Cloud Storage and Disaster Recovery
Before putting a backup plan into production, you need a plan. The backup plan defines the data that must be backed up, where it will be stored, any software used to perform the backup procedures, the frequency of backups, and when backups should be created. Backup plans can be an exhaustive list of rules for large organizations that have several applications and storage directories.
Cybersecurity is also an issue for backup files, and the backup plan can define who has access to these files. Malware on your network is a threat to backups, and some malware applications actively scan for backup files using common extensions. Storing backups on a network-attached device leaves you open to these malicious applications.

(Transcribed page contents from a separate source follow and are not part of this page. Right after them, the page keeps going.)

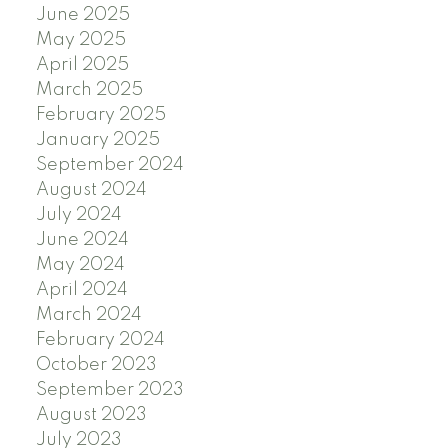
June 2025
May 2025
April 2025
March 2025
February 2025
January 2025
September 2024
August 2024
July 2024
June 2024
May 2024
April 2024
March 2024
February 2024
October 2023
September 2023
August 2023
July 2023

A good example of malicious software that scans for backup files is ransomware. Ransomware scans local and network storage to find important files. The file types that ransomware encrypts depends on the developer, but many of these malicious applications search for backup files. By encrypting and holding backup files hostage, it forces the targeted organization to pay the ransom instead of simply recovering data from backups. This example is one reason why backup files and their storage location are critical to a good disaster recovery plan.
Most ransomware leverages a vulnerability in a Windows protocol named Server Message Block (SMB). SMB makes it easy for Windows computers on the same network to share files. Versions one and two are vulnerable to malware named EternalBlue, which is incorporated into most ransomware. If you store backups on a network with earlier versions of SMB enabled, you risk having your backup files corrupted during an attack.

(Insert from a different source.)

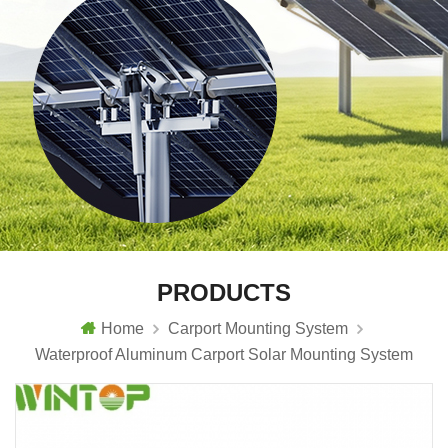
PRODUCTS
Home
Carport Mounting System
Waterproof Aluminum Carport Solar Mounting System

Cloud storage is immune to these malicious scans. SMB is not used to connect to cloud storage, and a connection requires authentication on the cloud network. By having cloud storage as part of your backup plan, you ensure that ransomware and other malware that makes it onto your network will not affect your disaster recovery should you need to restore data.
Rules to Cloud Backups
Once you decide that you’ll be using cloud storage, you need to deploy the solution using a few common rules to ensure that you can recover quickly. A good disaster recovery plan lays out steps to recovery in the quickest, most effective way that does not reduce productivity. If productivity is down, the disaster recovery plan should have the steps necessary to get production running as quickly as possible.

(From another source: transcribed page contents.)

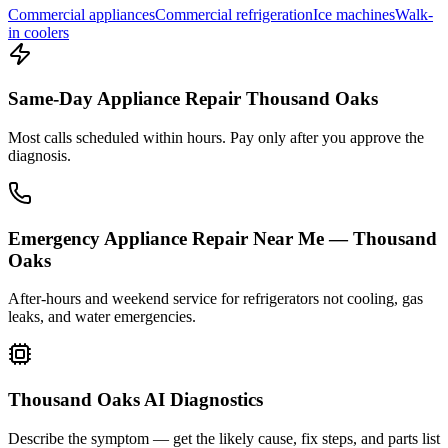
Commercial appliances
Commercial refrigeration
Ice machines
Walk-
in coolers
Same-Day Appliance Repair Thousand Oaks
Most calls scheduled within hours. Pay only after you approve the
diagnosis.
Emergency Appliance Repair Near Me — Thousand
Oaks
After-hours and weekend service for refrigerators not cooling, gas
leaks, and water emergencies.
Thousand Oaks AI Diagnostics
Describe the symptom — get the likely cause, fix steps, and parts list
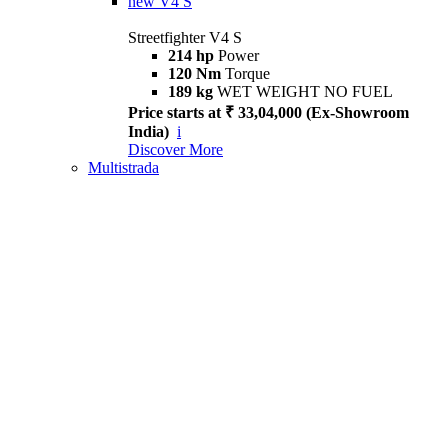
new
V4 S
Streetfighter V4 S
214 hp
Power
120 Nm
Torque
189 kg
WET WEIGHT NO FUEL
Price starts at ₹ 33,04,000 (Ex-Showroom
India)
i
Discover More
Multistrada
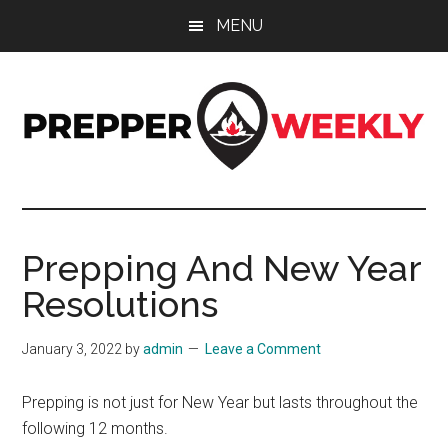
Skip
Skip
Skip
MENU
to
to
to
main
primary
footer
content
sidebar
Prepper
UK
Prepping
Weekly
and
Prepping And New Year
Preparedness
Resolutions
Site
January 3, 2022
by
admin
Leave a Comment
Prepping is not just for New Year but lasts throughout the
following 12 months.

The first rule is to send backups to the cloud during slow business activity. For large data transfers, the traffic can eat bandwidth and slow down normal daily productivity. For most organizations, cloud backups are performed after business hours at night. It can take several hours for backups to complete, but you will not affect employee productivity.
The next rule is to always test backups occasionally and keep an archive of at least 30 days of past backups. If you keep only one copy of your backups and need to use cloud storage for recovery, corrupted files will ruin your efforts. By having 30 days of copies, you can at least recover from an older file if the most current is corrupted. Testing backups occasionally will ensure that you don’t continually keep damaged backup files.
Finally, always keep cybersecurity strict on backup files. Very few users should have access to these files. Should an attacker phish network credentials from users, backup files could be exfiltrated in a serious data breach. Encrypting backup files is also beneficial in these cybersecurity incident scenarios. The only users who should have access to these files are people who would be recovering data or creating backups.
Cloud Backups are Always Available
Cloud backups can be used anywhere you have an internet connection, so they are a fast way to create a production environment if the organization moves. Bottlenecks on file transfers are normally due to bandwidth restrictions on your internal network, but recovering data during peak business hours might slow down backup transfers from the cloud host to your local servers.
Regardless of the size of your business, you should always have a backup plan. Cloud storage and backups are a convenient way to ensure that you have enough space for your backup files and that your files are readily available when you need them. They are also secure from malware attacks that scan your network, so you have cybersecurity built in.